Oh Birmingham City, we’ve seen this before. After a 16-season stint in the lower divisions, the Blues were promoted in 2002… and then finished three seasons mid-table, before enduring four more yo-yo years into the Championship and back. Yet last season was supposed to be different. Under the guidance of Carson Yeung and Alex McLeish, Brum finished a respectable ninth in 2010 with a stingy defence and a young keeper on-loan. Who cared if they couldn’t score? It was a new era.
Ugh. Fast forward 12 months. Despite their first trophy in almost 50 years, and an appearance in the FA Cup semi-final, Brum rode a train of mediocrity into relegation. Before their historic victory over Arsenal in the Carling Cup final, City were 6-12-9. The 30 points weren’t great… but it left them only a handful of wins away from the magic safety zone of 40. But after that, Birmingham only won twice in their last 12 matches… including three straight losses at the end to send them down, allowing Wigan (ugh) and Wolves to remain.
Now McLeish’s defection to hated Aston Villa has fans on both sides of Birmingham screaming Blue murder. But unlike other serious rivalries, the teams’ exposure to each other has been spotty over the years… while the Second City derby features a couple of key players that have swapped shades of blue, with a lot of claret thrown in.
One such player is the sensational Liam Ridgewell, who joined Birmingham from Aston Villa in 2007. The left back scored as many goals as the club’s strikers this season, which is probably a statement on both Ridgewell’s talent and the dire situation in Birmingham’s attack. Ridgewell signed a new contract last summer… but West Brom have come calling, offering £3 million. City thinks he’s worth more, and so does this writer. The big clubs could do worse than pick up him up.
After 200 matches, Sebastian Larsson is set to leave the Blues, having declined a new contract with the relegated side. His father says the right winger has signed at Sunderland for Steve Bruce… the man who brought the Swede to St. Andrews in the first place.

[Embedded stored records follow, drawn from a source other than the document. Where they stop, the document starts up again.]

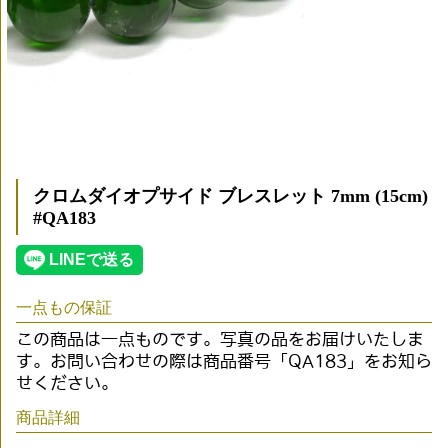
クロムダイオプサイド ブレスレット 7mm (15cm)
#QA183
一点もの保証
この商品は一点ものです。写真の品をお届けいたしま
す。お問い合わせの際は商品番号「QA183」をお知ら
せください。
商品詳細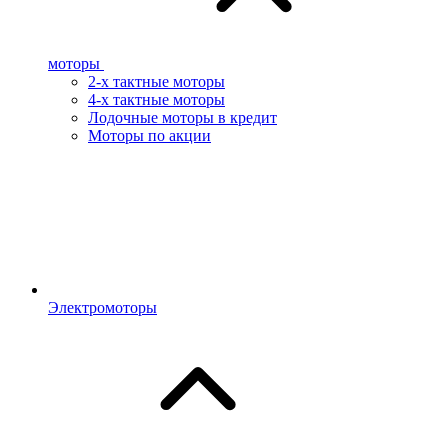
моторы
2-х тактные моторы
4-х тактные моторы
Лодочные моторы в кредит
Моторы по акции
Электромоторы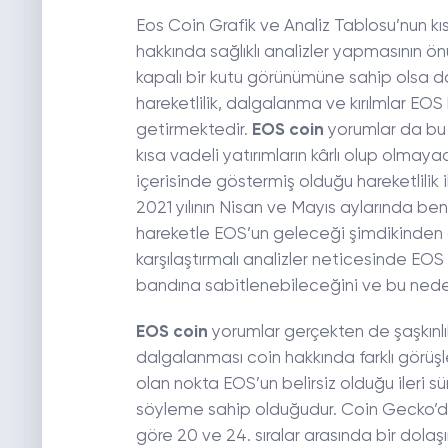
Eos Coin Grafik ve Analiz Tablosu’nun kıs
hakkında sağlıklı analizler yapmasının 
kapalı bir kutu görünümüne sahip olsa da
hareketlilik, dalgalanma ve kırılmlar EOS
getirmektedir.
EOS coin
yorumlar da bu
kısa vadeli yatırımların kârlı olup olmay
içerisinde göstermiş olduğu hareketlilik i
2021 yılının Nisan ve Mayıs aylarında ben
hareketle EOS’un geleceği şimdikinden 
karşılaştırmalı analizler neticesinde EOS
bandına sabitlenebileceğini ve bu nedenle
EOS coin
yorumlar gerçekten de şaşkınlık
dalgalanması coin hakkında farklı görüşl
olan nokta EOS’un belirsiz olduğu ileri sü
söyleme sahip olduğudur. Coin Gecko’da
göre 20 ve 24. sıralar arasında bir dolaş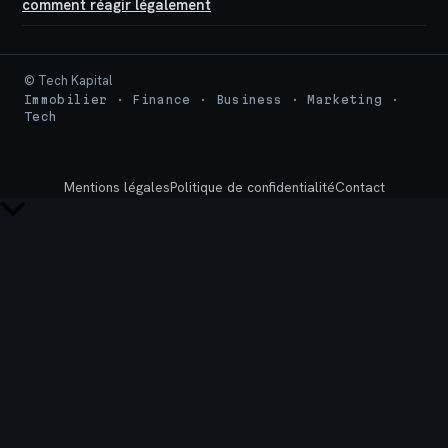
comment réagir légalement
© Tech Kapital
Immobilier · Finance · Business · Marketing ·
Tech
Mentions légales
Politique de confidentialité
Contact
Retour
en
haut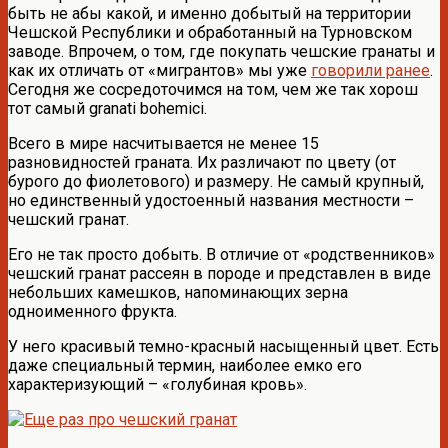
быть не абы какой, и именно добытый на территории
Чешской Республики и обработанный на Турновском
заводе. Впрочем, о том, где покупать чешские гранаты и
как их отличать от «мигрантов» мы уже
говорили ранее
.
Сегодня же сосредоточимся на том, чем же так хорош
тот самый granati bohemici.
Всего в мире насчитывается не менее 15
разновидностей граната. Их различают по цвету (от
бурого до фиолетового) и размеру. Не самый крупный,
но единственный удостоенный названия местности –
чешский гранат.
Его не так просто добыть. В отличие от «родственников»
чешский гранат рассеян в породе и представлен в виде
небольших камешков, напоминающих зерна
одноименного фрукта.
У него красивый темно-красный насыщенный цвет. Есть
даже специальный термин, наиболее емко его
характеризующий – «голубиная кровь».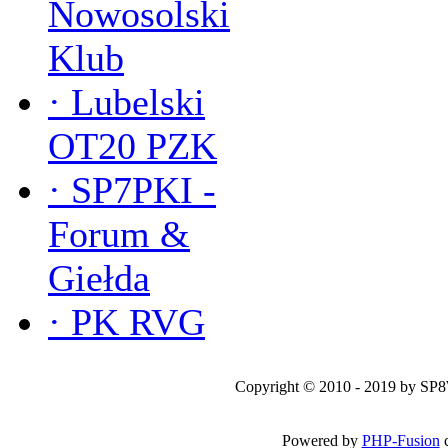
Nowosolski
Klub
·
Lubelski
OT20 PZK
·
SP7PKI -
Forum &
Giełda
·
PK RVG
Copyright © 2010 - 2019 by SP
Powered by
PHP-Fusion
c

England back-up keeper Ben Foster is no youngster… but has always seemed a star-in-waiting. Foster performed admirably this season, replacing his contemporary Joe Hart in net with one of the league’s highest save percentages, while facing the second-most shots. Foster is a Premier League keeper, plain and simple. I will make a call and say this West Midlander will follow McLeish to Villa.
Roger Johnson and Scott Dann would have received England call-ups, had it not said “Birmingham City” on their badges. Roger Johnson started almost every match for the Brummies, while Scott Dann had his season cut short by injuries. Both will likely get a sniff from the big clubs, including Dann, a Scouser whose name is creating rumbles at Anfield. Meanwhile, Johnson is tough and good in the air. Both made it onto the score sheet… and neither are afraid of a booking now and then.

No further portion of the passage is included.